[Opening RECORDS section]

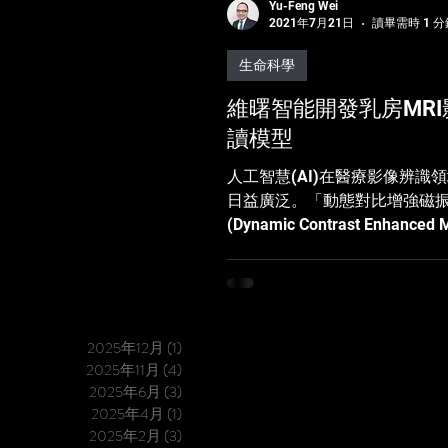
Yu-Feng Wei
2021年7月21日
讀畢需時 1 分
生命科學
維曙智能開發乳房MRI
讀模型
人工智慧(AI)在醫療影像辨識
日益廣泛。「動態對比增強磁
(Dynamic Contrast Enhanced M
MRI)」 是一種藉由顯影劑讓
據血流動力學特性判讀MRI成
Vizuro維曙智能開發 乳房MR
型 ，以 人工智慧 模擬醫生判讀影像、找
出病灶的真實流程： 👉自動
2025年12月
(1)
1 篇文章
2025年11月
(4)
4 篇文章
亮處標註為熱區 👉特徵抽取
2025年6月
(3)
3 篇文章
👉判斷是否為病灶 (陽性) 對
2025年4月
(1)
1 篇文章
言，這種方式非常像他們本身
2025年2月
(3)
3 篇文章
病灶的過程，AI判讀結果也因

[Closing RECORDS section]

## EXERCISE PROMPT
Copy each line of the records precisely and drop any images they hold.

## WRITTEN ANSWER
Yu-Feng Wei
2021年7月21日
讀畢需時 1 分
生命科學
維曙智能開發乳房MRI
讀模型
人工智慧(AI)在醫療影像辨識
日益廣泛。「動態對比增強磁
(Dynamic Contrast Enhanced M
MRI)」 是一種藉由顯影劑讓
據血流動力學特性判讀MRI成
Vizuro維曙智能開發 乳房MR
型 ，以 人工智慧 模擬醫生判讀影像、找
出病灶的真實流程： 👉自動
2025年12月
(1)
1 篇文章
2025年11月
(4)
4 篇文章
亮處標註為熱區 👉特徵抽取
2025年6月
(3)
3 篇文章
👉判斷是否為病灶 (陽性) 對
2025年4月
(1)
1 篇文章
言，這種方式非常像他們本身
2025年2月
(3)
3 篇文章
病灶的過程，AI判讀結果也因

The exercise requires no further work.